SANITÀ

Un milione di esami e visite in più.
Asl, giro di vite per le liste d'attesa

La riduzione dei tempi passa per un incremento di circa il 50% delle prestazioni. Dalla Regione Piemonte numeri e regole ai direttori generali. Una parte dei servizi per i pazienti potrà essere fornito dal privato accreditato. Assunti in pianta stabile circa 100 medici Covid

Un milione di prestazioni ambulatoriali in più, tra visite ed esami diagnostici, rispetto ai circa due che fino ad oggi vengono erogate dal sistema sanitario piemontese. È l’obiettivo che, in base ai calcoli fatti negli uffici dell’assessorato alla Sanità, deve essere raggiunto al massimo nel giro di un anno da parte di tutte le aziende sanitarie e ospedaliere per ridurre in maniera decisa i tempi di attesa, riportandoli almeno ai livelli del 2019. Dopo le recenti misure adottate, con il piano predisposto dal direttore Antonino Sottile per evitare il ricorso al Cup, il centro unico di prenotazione, per tutte quelle prestazioni legate in un percorso clinico, che già stanno dando risultati laddove si è dato corso alla loro applicazione, arriva una ulteriore misura.
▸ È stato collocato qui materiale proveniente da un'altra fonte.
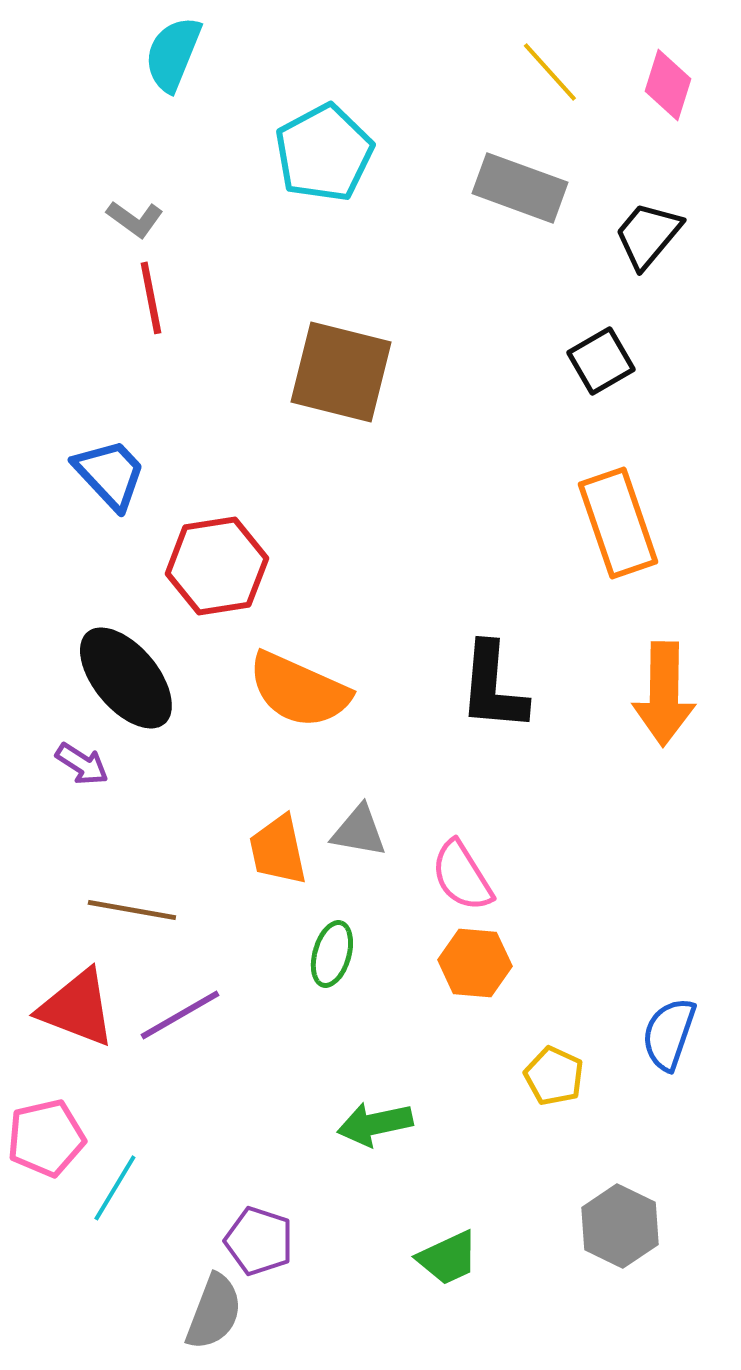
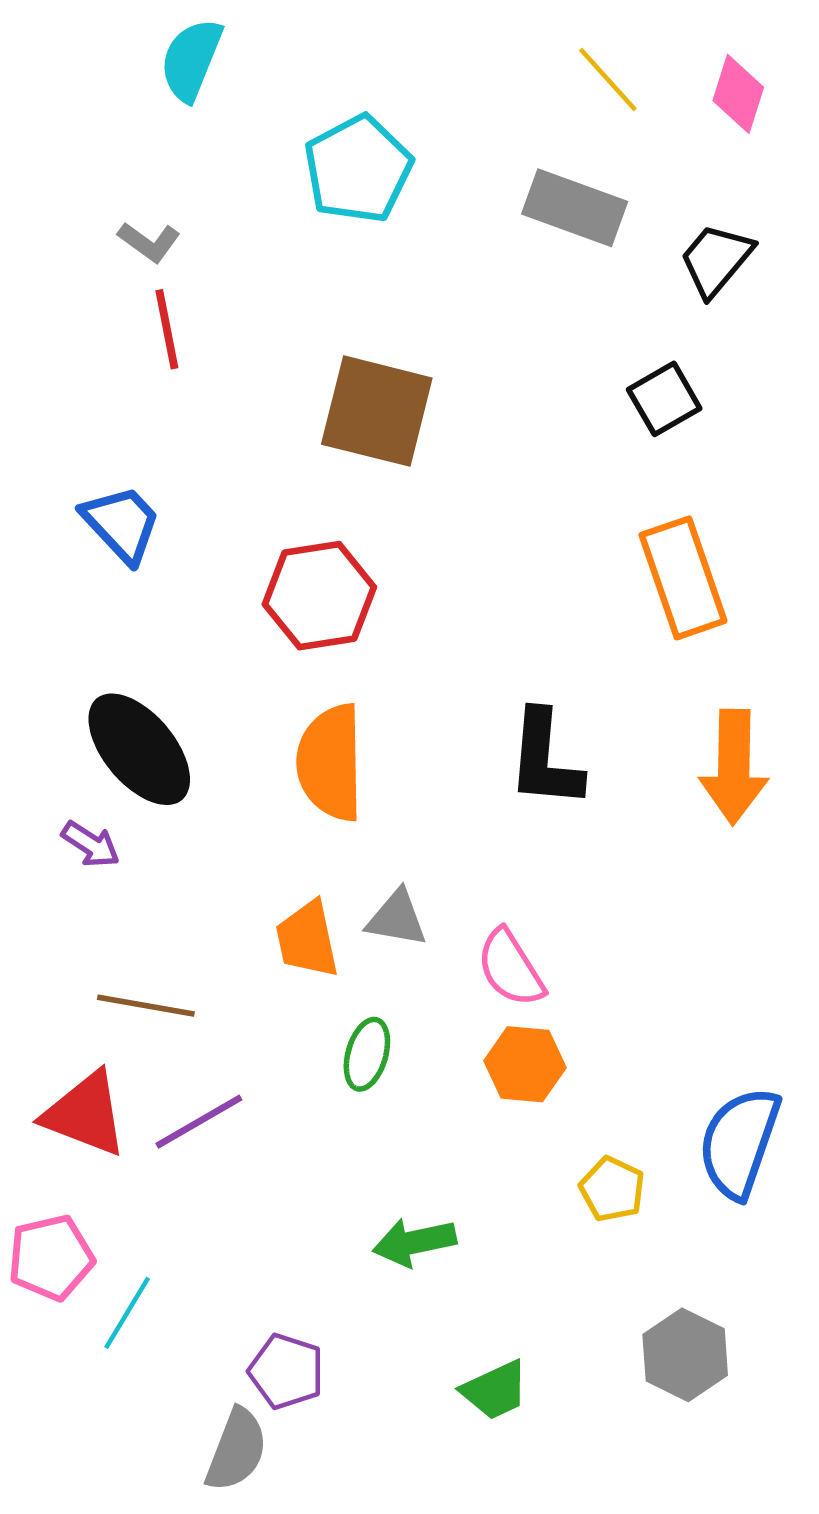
red hexagon: (217, 566) -> (319, 596), moved
orange semicircle: (299, 690) -> (330, 763), turned 65
blue semicircle: (669, 1034) -> (739, 1143), size x1.4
Negli uffici del grattacielo del Lingotto ieri sono arrivati gli ultimi dati da Asl e Aso in risposta alle richieste di incrementare le prestazioni, con indicazioni precise su ciascuna di esse – dalla gastroscopia alla Tac per una determinata parte del corpo, dalla visita dermatologica all’esame del campo visivo, solo per fare alcuni esempi – e alla relativa capacità di ciascuna azienda sanitaria. Nelle scorse settimane ogni direttore generale ha ricevuto l’indicazione numericamente esatta dell’incremento necessario per ogni prestazione al fine di ridurre i tempi e adeguarli a quelli previsti dalle prescrizioni mediche e, comunque, tali da non dover più avere pazienti che si sentono rispondere con date avanti di mesi se non di anni alle loro richieste. I volumi di prestazioni proposti ad ogni singola struttura pubblica sono stati, quindi, rivisti al rialzo dagli uffici della direzione regionale. Un esame dal quale, sempre per fare un esempio, si è accertato che in una determinata Asl c’è un arretrato di 800 visite gastroenterologiche, mille urologiche, 200 Tac e così via. Sulla base di questi numeri la Regione ha chiesto ai vertici delle Asl quante sono in grado di recuperare in tempi stretti, aumentando l’attività.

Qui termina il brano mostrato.